Essayiste, romancier et poète, Unamuno est l'un des plus grands penseurs espagnols du XXe siècle. Dans la lignée de Pascal et de Kierkegaard, il tente de trouver un remède au «sentiment tragique de la vie» dans un mysticisme individualiste, aussi éloigné du rationalisme scientifique que du christianisme dogmatique.

VIE

Recteur de l'université de Salamanque, Unamuno est destitué à plusieurs reprises pour son opposition aux régimes de dictature. Penseur libéral et individualiste, il militera pour que l'Espagne s'ouvre aux idées extérieures et «s'européanise».

L'étudiant et le professeur
1864: Naissance à Bilbao, dans le pays basque espagnol.
1880-1884: Études de philosophie et lettres à Madrid. Il perd la foi. Doctorat en philosophie en 1884.
1884-1891: Retour à Bilbao. Enseignement secondaire et collaboration à des revues socialistes.
1891: Professeur de Grec à l'université de Salamanque. Publie ses premiers écrits.

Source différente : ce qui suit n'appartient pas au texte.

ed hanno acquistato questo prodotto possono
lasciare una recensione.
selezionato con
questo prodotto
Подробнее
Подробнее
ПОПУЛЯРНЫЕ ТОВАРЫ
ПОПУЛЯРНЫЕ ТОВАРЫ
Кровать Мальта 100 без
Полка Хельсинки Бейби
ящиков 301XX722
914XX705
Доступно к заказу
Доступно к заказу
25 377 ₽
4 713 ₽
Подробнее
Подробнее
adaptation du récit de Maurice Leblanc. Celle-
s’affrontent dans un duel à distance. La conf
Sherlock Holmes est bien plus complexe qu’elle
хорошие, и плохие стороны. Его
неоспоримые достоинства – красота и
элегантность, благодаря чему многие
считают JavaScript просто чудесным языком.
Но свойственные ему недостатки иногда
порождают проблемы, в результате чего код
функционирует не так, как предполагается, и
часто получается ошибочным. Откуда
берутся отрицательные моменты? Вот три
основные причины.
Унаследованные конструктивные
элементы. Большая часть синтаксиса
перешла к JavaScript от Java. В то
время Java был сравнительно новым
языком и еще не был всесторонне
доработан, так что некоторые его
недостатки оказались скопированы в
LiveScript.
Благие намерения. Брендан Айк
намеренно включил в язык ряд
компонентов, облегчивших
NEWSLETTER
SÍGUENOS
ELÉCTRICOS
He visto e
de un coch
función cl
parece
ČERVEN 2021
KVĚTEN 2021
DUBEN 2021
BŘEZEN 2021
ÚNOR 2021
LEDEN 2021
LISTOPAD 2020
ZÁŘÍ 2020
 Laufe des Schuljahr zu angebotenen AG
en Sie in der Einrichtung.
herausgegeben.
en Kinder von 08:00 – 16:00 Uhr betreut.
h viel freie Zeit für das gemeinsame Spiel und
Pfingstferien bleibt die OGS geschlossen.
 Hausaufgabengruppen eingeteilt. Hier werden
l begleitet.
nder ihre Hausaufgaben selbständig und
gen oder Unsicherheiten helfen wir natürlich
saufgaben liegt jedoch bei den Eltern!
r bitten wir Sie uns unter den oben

Le recteur et l'opposant politique
1901: Unamuno est nommé recteur de l'université de Salamanque. Il est destitué en 1914 pour avoir pris le parti des Alliés.
1924: Il est révoqué de sa chaire pour son opposition au dictateur Primo de Rivera et est déporté aux Canaries. Il s'échappe et va vivre en France.
1930: Chute de Primo de Rivera. Unamuno rentre en Espagne.
1931: Début de la République. Il est élu député et redevient recteur.
1936: Ayant critiqué le franquisme, Unamuno est de nouveau destitué. Il meurt deux mois plus tard.

OEUVRES

Comme les existentialistes, Unamuno place au centre de ses préoccupations «l'homme en chair et os» face à l'absurdité de la mort. Esprit tourmenté, il rejette la raison et les systèmes. Sa pensée s'exprime de préférence sous forme d'essais ou de romans.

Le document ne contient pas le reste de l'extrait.